I’m lying on my belly in the alley. Our driveway is the dirty slope on the left. I’ve been pulling lots of weeds, for my sins, preparatory to filling the cracks they're in and seal-coating the driveway. I mentioned this in my Post-Apocalyptic Salad blog. What you’re looking at is dirt that collected where the driveway asphalt is lower than the alley concrete. You can see some of the vegetative devastation, too. Weeds, feel the wrath of Tom! Two alleys make a tee here, which explains how I can be on my belly in the alley and looking across another alley at somebody else's garage door.

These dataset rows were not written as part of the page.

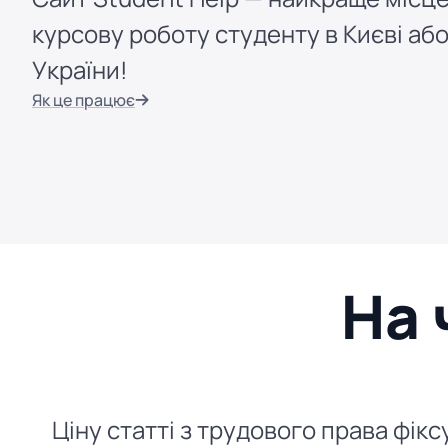
курсову роботу студенту в Києві або
України!
Як це працює
На 
Ціну статті з трудового права фік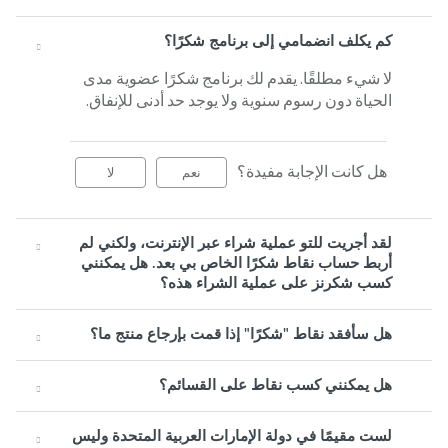
كم يكلف انضمامي إلى برنامج شكرًا؟
لا شيء مطلقًا. يقدم لك برنامج شكرًا عضوية مدى
الحياة دون رسوم سنوية ولا يوجد حد أدنى للإنفاق.
هل كانت الإجابة مفيدة؟
نعم
لا
لقد أجريت للتو عملية شراء عبر الإنترنت، ولكني لم
أربط حساب نقاط شكرًا الخاص بي بعد. هل يمكنني
كسب شكرنز على عملية الشراء هذه؟
هل سأفقد نقاط "شكرًا" إذا قمت بإرجاع منتج ما؟
هل يمكنني كسب نقاط على القسائم؟
لست مقيمًا في دولة الإمارات العربية المتحدة وليس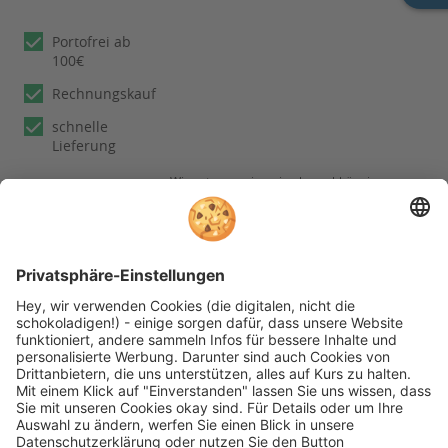
Portofrei ab
100€
Rechnungskauf
schnelle
Lieferung
Wir nutzen reviews.io als unabhängigen
Dienstleister für die Einholung von
Bewertungen. Erfahren Sie mehr unter
unseren
Informationen zu
Kundenbewertungen
Folgen Sie rehashop auch auf folgenden Kanälen
* Alle Preise inkl. gesetzl. Mehrwertsteuer zzgl.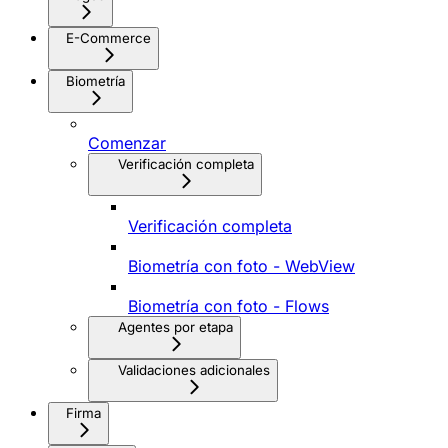
E-Commerce
Biometría
Comenzar
Verificación completa
Verificación completa
Biometría con foto - WebView
Biometría con foto - Flows
Agentes por etapa
Validaciones adicionales
Firma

It’s probably criminal abuse of tools, but the best thing I’ve discovered for yanking weeds out of cracks is a pair of needle-nosed pliers. I also use a screwdriver and a putty knife to scrape and pry. I tried my fingers, and wound up leaving a lot of root below grade. Fire from a propane torch was likewise useless: tops blackened, but there was plenty of juice only nanometers below. Ancient herbivores were browsing weeds long before hominids started chipping flint and laying asphalt, so weeds have adapted, and I expect new growth, even through seal coat, from tissue left behind. Gretchen, fellow scullery volunteer at Open Arms of Minnesota, suggested salting the cracks, and I may so do before applying petroleum products.
Something interesting I’ve discovered is that purslane, for all its above-ground branches, has but a single root, only a few short hairs wisping from it. A small white carrot.

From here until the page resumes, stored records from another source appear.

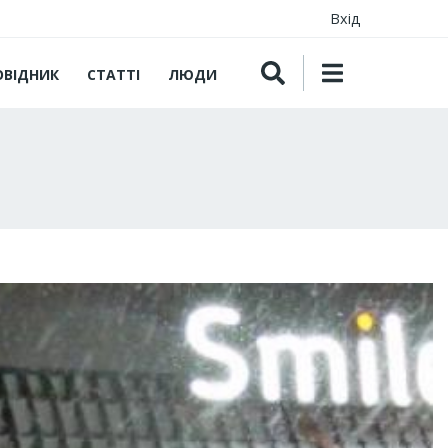
Вхід
ОВІДНИК
СТАТТІ
ЛЮДИ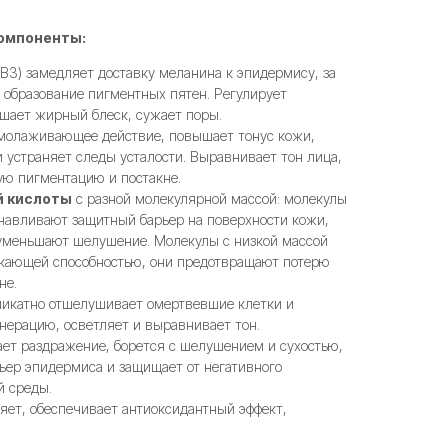
омпоненты:
B3) замедляет доставку меланина к эпидермису, за
 образование пигментных пятен. Регулирует
ьшает жирный блеск, сужает поры.
молаживающее действие, повышает тонус кожи,
устраняет следы усталости. Выравнивает тон лица,
ую пигментацию и постакне.
й кислоты
с разной молекулярной массой: молекулы
анавливают защитный барьер на поверхности кожи,
уменьшают шелушение. Молекулы с низкой массой
кающей способностью, они предотвращают потерю
не.
икатно отшелушивает омертвевшие клетки и
енерацию, осветляет и выравнивает тон.
ет раздражение, борется с шелушением и сухостью,
ьер эпидермиса и защищает от негативного
 среды.
яет, обеспечивает антиоксидантный эффект,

I’ve thought about dentistry as I’ve worked, and I’ve thought about cancer surgery, but only a little, recognizing that there are similarities between weeding the driveway and removing decay or treasonous cells from a body. I dig in and try to get all of the offensive growth. In case I miss something, I leave a little poison (salt) behind to thwart new growth.
I’ve also thought about succession. Cracks appear in rock/asphalt for whatever reason. Winter moisture freezes in the cracks and enlarges them. Soil and seeds drift into the cracks. One plant makes things congenial for another. Some make the environment cozy for animals, ants mostly in the driveway. Animals plant more seeds. Maybe it’s coincidence, but there was a pretty messy mix of purslane, quack grass, eensey-teensey ants, and a couple of other things where I took the picture. Still, I couldn’t help thinking of some permaculturists I met who kept getting volunteer raspberries next to their hazelnuts.
Interesting as all of this may be, I'd rather have questions. Answers make me too comfortable, and I haven't come up with many questions. So far only, "Should I add the soil in the picture to my garden? Does the city salt the alleys? (Maybe not; I've never seen them do it; nobody's speeding there; I've fallen nether bits-over-teakettle on slick ice under fresh snow; I'll call.) If it does salt the alleys, is the salt still in the dirt?"